I had that in one of this test's many other versions, but I already had a frame script to get the 'load' event… but BrowserTestUtils already does that.  (It looks like I could have saved some time and frustration writing this if I'd known about BrowserTestUtils; such is hindsight.)

> > +  const testRuns = [null, 0, 10, 0, 10, 20, 50, 100];
> > +  let i = 0;
> > +  (function next_text() {

next_test with an 's' would be what I meant; oops.

> It might be easier to do this as a loop, with each iteration calling
> add_task. I think you should be able to do that even with arguments.
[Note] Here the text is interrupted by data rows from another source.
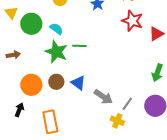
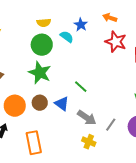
green circle: (31, 24) -> (42, 45), moved
cyan semicircle: (56, 29) -> (67, 37), moved
green line: (79, 46) -> (81, 87), moved, turned 40
yellow cross: (117, 121) -> (89, 142), moved

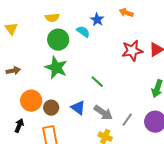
yellow semicircle: (44, 23) -> (52, 18), moved
red star: (116, 42) -> (132, 51), moved, turned -30
brown circle: (40, 103) -> (51, 108), moved
blue triangle: (62, 104) -> (78, 108), moved

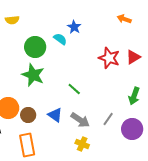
orange arrow: (126, 13) -> (124, 19), moved
yellow semicircle: (52, 18) -> (12, 20), moved
red star: (132, 51) -> (109, 58), turned 30
gray line: (127, 120) -> (108, 119), moved

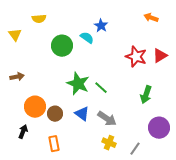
green star: (33, 75) -> (78, 84), moved
green arrow: (134, 96) -> (146, 95), moved
gray line: (108, 119) -> (135, 149), moved
orange rectangle: (27, 145) -> (54, 144), size x0.7

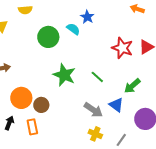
green line: (101, 88) -> (97, 77), moved
green arrow: (146, 95) -> (132, 86), turned 30
blue triangle: (82, 114) -> (116, 105), moved
orange rectangle: (54, 144) -> (32, 127), moved

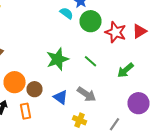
green circle: (48, 37) -> (90, 21), moved
green star: (64, 75) -> (58, 59), turned 30
blue triangle: (116, 105) -> (60, 97), moved
yellow cross: (95, 134) -> (80, 120), moved

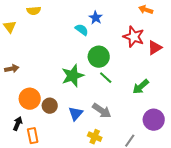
green circle: (90, 21) -> (99, 57), moved
red star: (116, 32) -> (134, 37), moved
blue triangle: (60, 97) -> (76, 114), turned 35
orange rectangle: (26, 111) -> (33, 136), moved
I'd rather leave it as-is — making the control flow less explicit may not be a good idea given what this test is testing, and it's been argued that I've already spent too much time on this test case as it is.
I've used openNewForegroundTab and gotten rid of the frame script, but I'm leaving the rest of it as-is for now.  (Including the possibly flaky timeouts — which aren't as bad as most, because they can't cause the test to spuriously fail, only to spuriously pass in case of a hypothetical future regression.)  Carrying over r+ and currently waiting for try runs.
Attachment #8663891 - Attachment is obsolete: true
Attachment #8667422 - Flags: review+
Failed 5/5 times on each platform, with the actor reparenting but missing the double-__delete__ patch (which is the one that needs the 10ms timeout): https://treeherder.mozilla.org/#/jobs?repo=try&revision=2867f743b728 (except Windows, where the test jobs are still waiting in the queue after nearly 5 hours).
…and *this* is a try run with all the patches, restricted to only embedding and jsdownloads tests, which looks a little weird because I was figuring out how to use |mach try| and got it wrong the first time: https://treeherder.mozilla.org/#/jobs?repo=try&revision=dbddab73b7d9 (the B2G orange is because none of these tests run there, so the test runner objects to having 0 tests to run; the try syntax can't easily avoid that, I don't think).